I think this blog has some rational opinions about the economy, the war for oil and other things. But the 911 conspiracy is pure bunk. It's way out there. Too far out there to be credibly believed. And, like it or not, it adds less to your credibility than it does your gullibility.
You would have had to have no less than 3,000 (arbitrary number) people conspiring together, uniformly, all knowing what completely what is going on, (unlike in the military where it's compartmentalized) and none wavering and blowing the whistle; none feeling a bit of guilt and coming forth after all these years!
The only credible conspiracy, as a hypothetical, that could have happened during 911 was that the CIA knew of it and Bush too and did nothing about it. However, even that's going over the top and holds no water unless there's proof to back it up. And I don't believe it for one second.

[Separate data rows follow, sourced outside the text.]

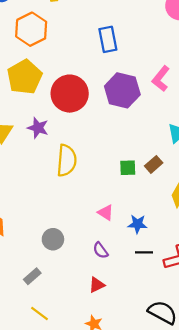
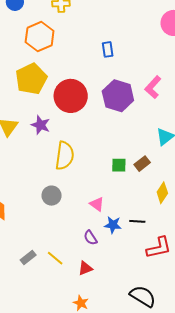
blue rectangle: (108, 39) -> (108, 49), size x0.7
blue star: (137, 224) -> (113, 225), moved
gray circle: (53, 239) -> (52, 196), moved
black line: (144, 252) -> (137, 221), moved
yellow line: (40, 314) -> (55, 258), moved

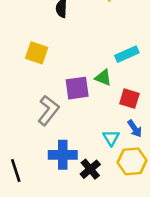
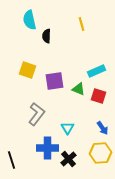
purple square: (77, 88) -> (55, 81), moved
red square: (129, 99) -> (99, 96), moved
cyan triangle: (111, 138) -> (68, 128), moved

As far as the plume of smoke mentioned can be fairly explained by the pressure of the collapsing building. Like smoke blowed at a tube, pressure will build up faster in the tube than elsewhere.
So what *did* they do with all the passengers on the planes? Four planes went AWOL, all four were accounted for in the end. Two hit the towers one crashed in a field and the other one hit the Pentagon. Did they just kill all the passengers in the fourth plane, or all the planes? Where is the plane now and all the passengers? How could people have called their loved ones? The list goes on and on.
Incredible conspiracies require incredible evidence. There's no perfect crime, and yet many believe -- no, demand -- that there's such a thing as a perfect conspiracy.
Only conspiracies of this magnitude that are false could have come together so perfectly, I suggest. And I suggest you consider your own faults of perception as to how this conspiracy could still be perpetuating as it is.